Extracted page text data.
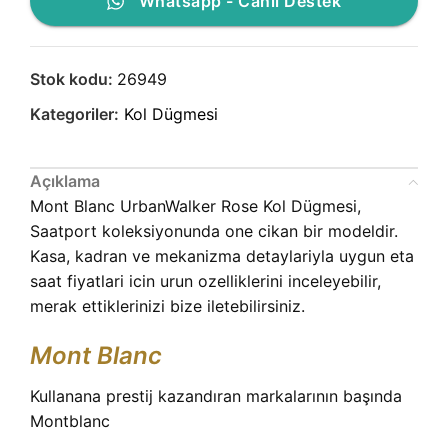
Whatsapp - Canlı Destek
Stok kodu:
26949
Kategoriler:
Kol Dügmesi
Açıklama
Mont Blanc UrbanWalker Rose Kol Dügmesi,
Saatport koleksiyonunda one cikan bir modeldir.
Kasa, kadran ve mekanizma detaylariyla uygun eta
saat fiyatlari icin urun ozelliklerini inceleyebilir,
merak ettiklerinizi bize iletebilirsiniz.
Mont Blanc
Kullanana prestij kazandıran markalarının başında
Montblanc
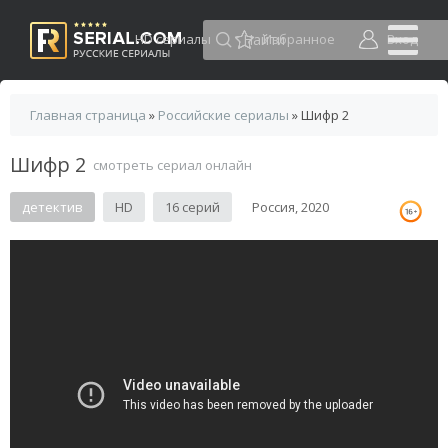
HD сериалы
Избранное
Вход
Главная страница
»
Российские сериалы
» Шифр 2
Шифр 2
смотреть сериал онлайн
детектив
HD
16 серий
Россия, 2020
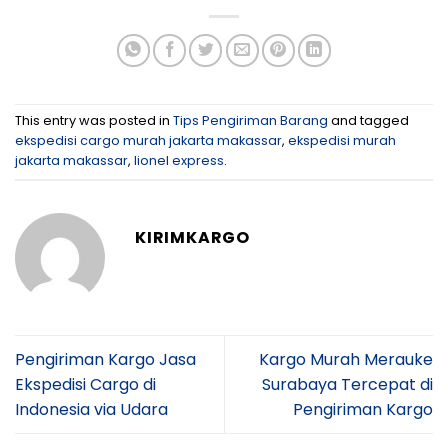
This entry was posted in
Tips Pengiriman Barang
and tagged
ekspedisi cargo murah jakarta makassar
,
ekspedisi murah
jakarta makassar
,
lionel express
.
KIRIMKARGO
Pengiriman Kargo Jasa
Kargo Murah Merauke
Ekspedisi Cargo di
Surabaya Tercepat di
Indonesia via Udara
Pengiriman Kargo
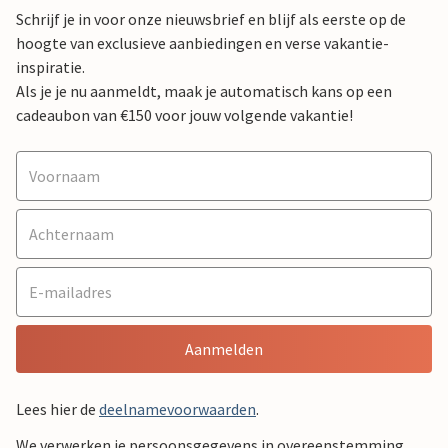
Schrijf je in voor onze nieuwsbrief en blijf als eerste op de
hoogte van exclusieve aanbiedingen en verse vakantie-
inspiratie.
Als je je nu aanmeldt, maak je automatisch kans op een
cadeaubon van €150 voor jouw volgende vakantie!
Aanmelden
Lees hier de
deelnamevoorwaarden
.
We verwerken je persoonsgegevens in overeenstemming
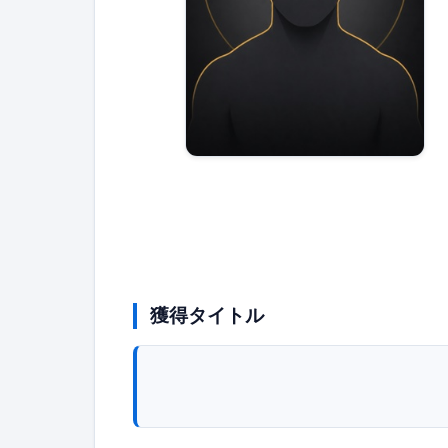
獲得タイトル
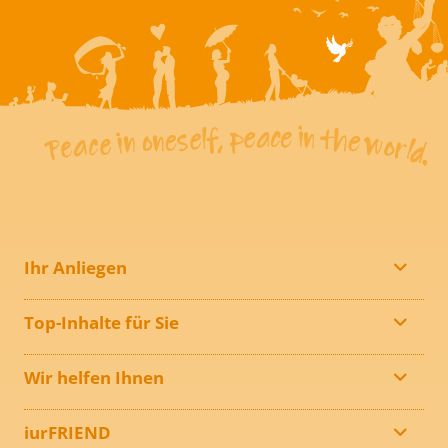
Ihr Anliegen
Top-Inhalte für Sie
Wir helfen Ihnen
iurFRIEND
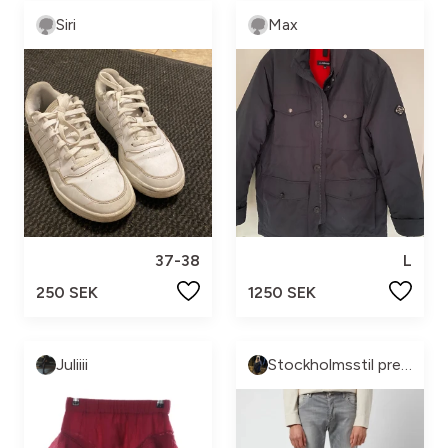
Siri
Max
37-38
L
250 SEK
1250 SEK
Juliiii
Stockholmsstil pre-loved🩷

WORK REQUIRED.
Repeat the exact lines from the first line of the data through the line containing "Россия, 2020". Nothing else, no pictures.

RESULT.
Whatsapp - Canlı Destek
Stok kodu:
26949
Kategoriler:
Kol Dügmesi
Açıklama
Mont Blanc UrbanWalker Rose Kol Dügmesi,
Saatport koleksiyonunda one cikan bir modeldir.
Kasa, kadran ve mekanizma detaylariyla uygun eta
saat fiyatlari icin urun ozelliklerini inceleyebilir,
merak ettiklerinizi bize iletebilirsiniz.
Mont Blanc
Kullanana prestij kazandıran markalarının başında
Montblanc
HD сериалы
Избранное
Вход
Главная страница
»
Российские сериалы
» Шифр 2
Шифр 2
смотреть сериал онлайн
детектив
HD
16 серий
Россия, 2020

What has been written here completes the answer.